弗拉斯認為:“如果格魯吉亞贏得明顯的議會多數席位,我們將看到他們在所有國家機構中攫取更多權力;格魯吉亞的民主鞏固進程存在全面惡化的風險。”

「任何朝著更加多元化的方向發展的舉措都會使格魯吉亞受益。這並不是說選舉後一切都會一帆風順。執政的格魯吉亞總統可能無法獲得絕對多數席位,而必須選擇一個聯盟夥伴。大多數反對黨要么是強烈反薩卡什維利或反伊万尼什維利——很難找到共同點。

他指出,雖然總督在第一個任期內取得了一些進展,但推動各種民主改革的努力最終在當前任期內陷入停滯。

Fras 和 Mchedlishvili 都同意,GD 如果重返辦公室,可能會進一步阻礙這一進程。

姆切利甚維利說:「格魯吉亞夢想的選舉成功將意味著格魯吉亞向制度化民主轉型的時間將再推遲四年,由不止一種政治力量發號施令、真正的製衡以及非政治化的安全和執法機構。

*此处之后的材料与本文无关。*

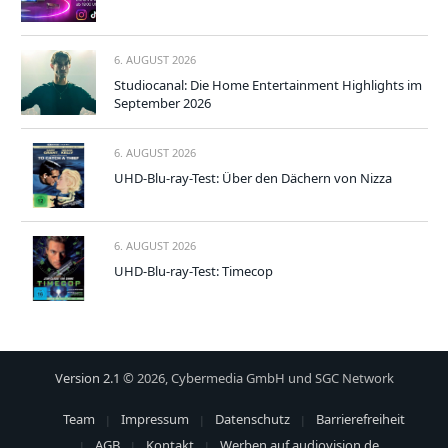
6. AUGUST 2026
Studiocanal: Die Home Entertainment Highlights im
September 2026
6. AUGUST 2026
UHD-Blu-ray-Test: Über den Dächern von Nizza
6. AUGUST 2026
UHD-Blu-ray-Test: Timecop
Version 2.1
© 2026, Cybermedia GmbH und SGC Network
Team
Impressum
Datenschutz
Barrierefreiheit
AGB
Kontakt
Werben auf audiovision.de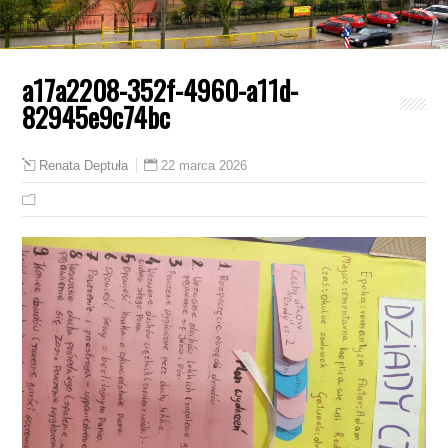
a17a2208-352f-4960-a11d-
82945e9c74bc
22 marca 2026
Renata Deptuła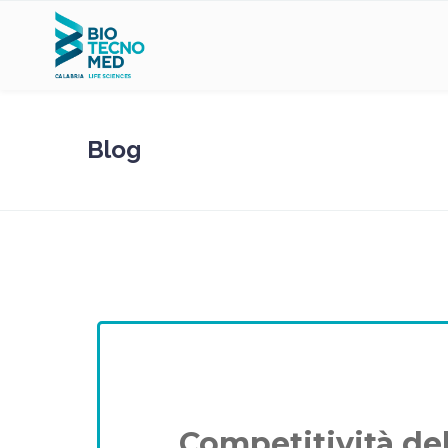
Blog
Competitività del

「簡而言之,格魯吉亞(或新墨西哥州)以與兩者不同的真正新穎的政治力量最小的政治影響力取得勝利,將意味著格魯吉亞將繼續處於當前的非自由民主困境。”

維持喬治亞政治現狀更有可能引起克里姆林宮不必要的關注。選舉後的任何不穩定性都是一個被利用的機會,過去俄羅斯為了破壞其親西方的軌道而進入此前沒有爭議的格魯吉亞領土就證明了這一點。

弗拉斯認為:“俄羅斯可能在當前的納戈爾諾-卡拉巴赫戰爭中在地緣政治上遭受損失,並可能希望嘗試在該地區其他國家挽回部分損失的資本。” “格魯吉亞仍然永遠暴露在被佔領的阿布哈茲和奧塞梯不斷蔓延的‘邊界化’以及俄羅斯干預格魯吉亞政治的影響之下。”

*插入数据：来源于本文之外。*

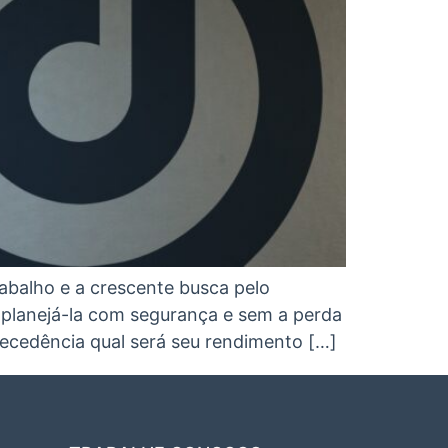
abalho e a crescente busca pelo
planejá-la com segurança e sem a perda
ecedência qual será seu rendimento […]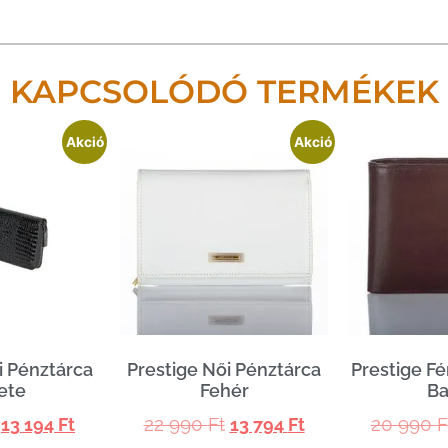
KAPCSOLÓDÓ TERMÉKEK
Akció
Akció
i Pénztárca
Prestige Női Pénztárca
Prestige Fé
ete
Fehér
Ba
22 990
Ft
20 990
F
13 194
Ft
13 794
Ft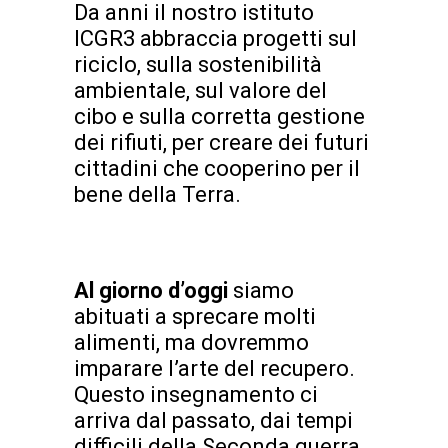
Da anni il nostro istituto
ICGR3 abbraccia progetti sul
riciclo, sulla sostenibilità
ambientale, sul valore del
cibo e sulla corretta gestione
dei rifiuti, per creare dei futuri
cittadini che cooperino per il
bene della Terra.
Al giorno d’oggi
siamo
abituati a sprecare molti
alimenti, ma dovremmo
imparare l’arte del recupero.
Questo insegnamento ci
arriva dal passato, dai tempi
difficili della Seconda guerra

另一方面,雖然俄羅斯的注意力可能會在某種程度上重新回到格魯吉亞,但該國成為一個更加以歐洲為中心的國家的進程不太可能被避免,這在很大程度上取決於各種信仰的政治家的堅定效忠。因此,這不是俄羅斯能否在選舉中獲勝的問題;而是俄羅斯能否在選舉中獲勝的問題。更重要的是,格魯吉亞心煩意亂的西方盟友是否可能會失去一些影響力。

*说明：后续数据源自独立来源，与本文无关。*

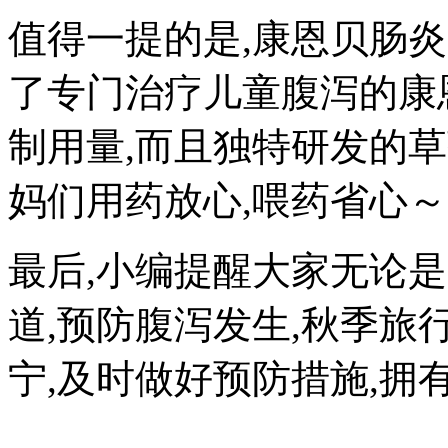
值得一提的是,康恩贝肠
了专门治疗儿童腹泻的康
制用量,而且独特研发的草
妈们用药放心,喂药省心～
最后,小编提醒大家无论
道,预防腹泻发生,秋季
宁,及时做好预防措施,拥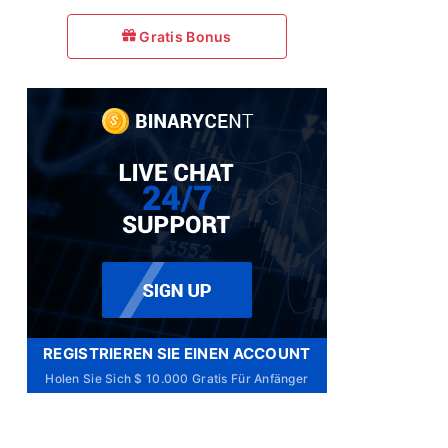
Gratis Bonus
REGISTRIEREN SIE EINEN ACCOUNT
Holen Sie Sich $ 10.000 Gratis Für Anfänger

「喬治亞的西方道路似乎一如既往地堅定,最大的障礙可能是西方的參與不足,無論是美國、歐盟、北約還是歐洲主要國家,」姆切利甚維利說。 “這些行為者似乎太忙於選舉、政治問題和肆虐的流行病,無法認真而明智地協助歐盟和有志於加入北約的格魯吉亞。”